You did /integer/ calculation.

Arne pointed out that that cause an /integer/ overflow.

After which you converted the incorrect /integer/ value to float. (Why not
double?)

How is the compiler suppose to "assume the [sic] .0" in an integer?

--
Lew

MS wrote:
> Arne Vajhøj emailed this:
>> MS wrote:
>>> I haven't programmed in Java for a while and just wrote a program to
>>> calc the odds of winning the British national lottery. BUT it is
>>> giving me the wrong result !!
>>>
>>> Here's the relevant bit:
>>>
>>> public void DoCalc()
>>> {
>> > float winOdds = 49 * 48 * 47 * 46 * 45 * 44;
>>
>> I am pretty sure you make an integer overflow here.
>>
>> try:
>>
>> float winOdds = 49.0 * 48.0 * 47.0 * 46.0 * 45.0 * 44.0;
>
> Many thanks. What you suggested gave a 'possible loss of precision'
> error, when I swapped the floats to doubles I got the correct result.
>
> Strange oversight by the Java designers that Java doesn't assume the .0
> at the end of any real number.

Strange oversight by the Java programmers who can't
distinguish between `int' and `double' constants ...

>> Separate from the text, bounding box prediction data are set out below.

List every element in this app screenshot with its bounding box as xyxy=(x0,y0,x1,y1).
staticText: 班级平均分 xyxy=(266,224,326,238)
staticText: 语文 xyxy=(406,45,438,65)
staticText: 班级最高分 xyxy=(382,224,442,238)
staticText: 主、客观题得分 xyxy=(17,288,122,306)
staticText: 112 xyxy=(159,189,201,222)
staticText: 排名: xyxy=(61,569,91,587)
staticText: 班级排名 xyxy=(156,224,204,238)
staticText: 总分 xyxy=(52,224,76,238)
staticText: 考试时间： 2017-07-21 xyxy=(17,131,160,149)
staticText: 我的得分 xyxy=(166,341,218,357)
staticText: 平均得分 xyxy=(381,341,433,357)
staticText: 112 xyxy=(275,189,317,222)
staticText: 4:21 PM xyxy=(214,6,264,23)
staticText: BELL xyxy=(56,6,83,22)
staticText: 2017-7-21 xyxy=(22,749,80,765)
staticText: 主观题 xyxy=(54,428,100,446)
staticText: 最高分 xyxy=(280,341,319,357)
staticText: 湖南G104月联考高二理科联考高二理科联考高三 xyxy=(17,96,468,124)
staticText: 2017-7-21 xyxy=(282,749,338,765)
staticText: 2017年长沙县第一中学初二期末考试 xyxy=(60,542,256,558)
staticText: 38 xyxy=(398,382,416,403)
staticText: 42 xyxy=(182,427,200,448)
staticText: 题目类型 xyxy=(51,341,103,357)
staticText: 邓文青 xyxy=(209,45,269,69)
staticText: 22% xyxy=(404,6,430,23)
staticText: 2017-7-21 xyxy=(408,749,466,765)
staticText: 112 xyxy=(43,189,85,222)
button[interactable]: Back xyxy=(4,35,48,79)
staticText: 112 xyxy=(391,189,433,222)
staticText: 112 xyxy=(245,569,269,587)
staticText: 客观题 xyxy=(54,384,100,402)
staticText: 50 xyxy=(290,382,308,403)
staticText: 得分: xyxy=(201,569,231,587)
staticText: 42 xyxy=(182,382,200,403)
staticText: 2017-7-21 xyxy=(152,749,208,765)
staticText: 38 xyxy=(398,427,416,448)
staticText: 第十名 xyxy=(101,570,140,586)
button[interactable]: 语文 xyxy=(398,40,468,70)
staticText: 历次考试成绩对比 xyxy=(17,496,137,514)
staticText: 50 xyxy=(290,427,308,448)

To put it another way: The eventual "target" of an
expression does not influence the way the expression is
calculated. You wrote `float winOdds =' and apparently
expected the right-hand side to somehow magically understand
that it should be evaluated in `float' arithmetic. But the
original is an expression involving `int' values multiplied
together, so it is evaluated according to the rules of `int'.
After the evaluation, the result is converted to `float' for
the assignment -- but by then it's too late, the overflow has
already occurred and the damage has been done.

Perhaps the commonest situation where this misunderstanding
crops up is

double fahrenheit = 212;
double celsius = 5 / 9 * (fahrenheit - 32);

As a test of your newfound understanding of how expressions
are evaluated, can you say what's wrong with this formula?
For extra credit, can you explain why

double celsius = (fahrenheit - 32) * 5 / 9;

works as (presumably) intended?

--
Eric Sosman
lid

Tom Hawtin wrote:
>> What's the value of Integer.MAX_VALUE?

MS wrote:
> Too low for my needs.

Exactly! That was the problem!

--
Lew